2019/02/21 16:00

【嵐山光三郎氏書評】中国で1500年以上著され続けた怪異譚集

『中国奇想小説集 古今異界万華鏡』
『中国奇想小説集 古今異界万華鏡』

【書評】『中国奇想小説集 古今異界万華鏡』/井波律子・編訳/平凡社/2400円+税
【評者】嵐山光三郎(作家)

 中国で千五百年以上にわたって著されつづけた、超現実的な怪異譚集。妖怪、鬼、亡霊、死者がマスコット人形みたいにゴロゴロ出てくるから、ドキドキ。よくもまあシュールな話を思いつくなあ、こんなのアリ? と仰天して、そのシーンを読み返してしまう。

 陶淵明(とうえんめい)といえば「帰去来辞」で故郷の田園に帰った文人として知られるが、陶潜の名で「地獄の沙汰も『腕輪』次第」という怪談を書いた。夫の遺体がむっくり起きあがって、妻の金の腕輪をつけてくれ、と頼む。冥土の役人に袖の下を渡すためである。「常春の異界」は、死者の極楽旅行記で、「浦島太郎」の龍宮城に通じる。こんな異界ならば、死ぬのが愉しみになる。

 読みながら膝を打ったのは、「籠のなかの小宇宙」で作者は呉均(四六九~五二〇)。書生が口から若い女を吐き出し、若い女が聡明そうな若い愛人を吐き出す。中国古代の妖怪譚、仙人譚はファンタジックな迷宮をぐるぐる廻る。書生の肉体が、この世の裏切りでできているという不思議。

 唐代の傑作は「枕中記」(フシギな枕の話。「邯鄲(かんたん)の夢」で知られる)と「美女になった狐」(狐の化身の美女と人間の男の恋)、恋する少女の分身の術「離魂記」など、奇想天外な物語展開である。

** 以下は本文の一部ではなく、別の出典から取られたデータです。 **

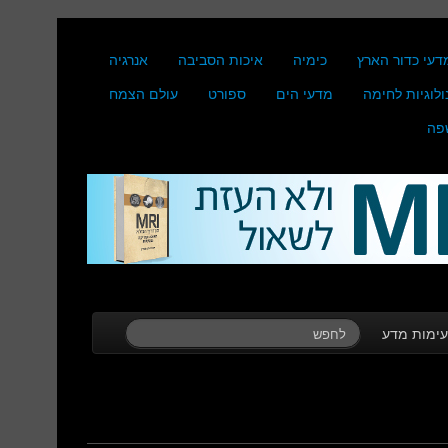
דעי כדור הארץ
כימיה
איכות הסביבה
אנרגיה
ולוגיות לחימה
מדעי הים
ספורט
עולם הצמח
פה
ימות מדע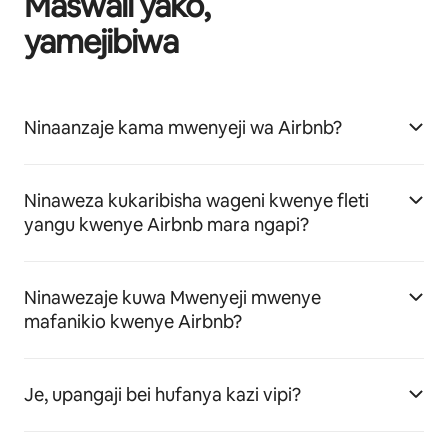
Maswali yako,
yamejibiwa
Ninaanzaje kama mwenyeji wa Airbnb?
Ninaweza kukaribisha wageni kwenye fleti
yangu kwenye Airbnb mara ngapi?
Ninawezaje kuwa Mwenyeji mwenye
mafanikio kwenye Airbnb?
Je, upangaji bei hufanya kazi vipi?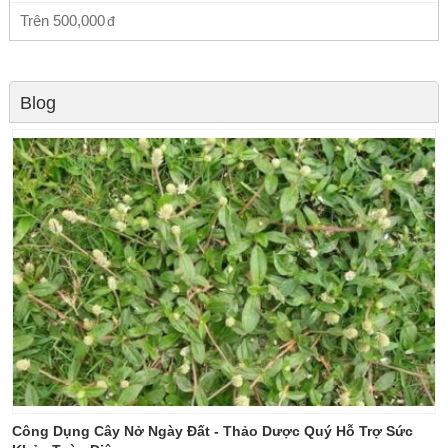
Trên
500,000
Blog
Công Dụng Cây Nở Ngày Đất - Thảo Dược Quý Hỗ Trợ Sức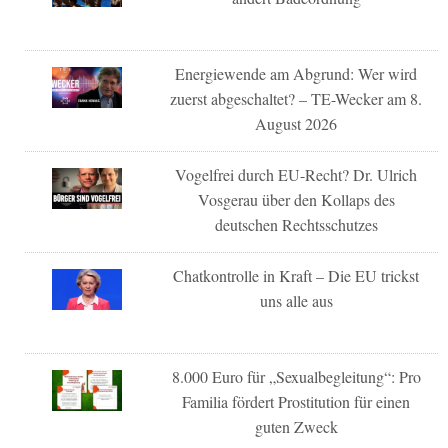
Energiewende am Abgrund: Wer wird
zuerst abgeschaltet? – TE-Wecker am 8.
August 2026
Vogelfrei durch EU-Recht? Dr. Ulrich
Vosgerau über den Kollaps des
deutschen Rechtsschutzes
Chatkontrolle in Kraft – Die EU trickst
uns alle aus
8.000 Euro für „Sexualbegleitung“: Pro
Familia fördert Prostitution für einen
guten Zweck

 宋代の「居酒屋の娘」は、酒を飲んだ娘に祟られる怖い体験。鬼気がつよい女に惚れられたら西方三百里の外へ逃げないと死んじゃいます。明代に入ると「牡丹灯籠」(剪灯新話」)の怪談。三遊亭円朝がアレンジして「怪談牡丹灯籠」となった。こういう奇想小説26篇を井波律子さんが翻訳し、小気味のいい解説をつけた。26篇のうち17編が新訳である。

 井波さんは『論語』『三国志演義』『水滸伝』などの訳者として知られるが、奇想小説が好きで、楽しみながら自在に編訳し、そのワクワクした呼吸が伝わってくる。この本を英訳して、トランプ大統領に読ませたら「トニカク中国人スゴイネ、ケンカシナイホウガイイヨ」と思うかな。トランプ氏は読解力がないからムリか。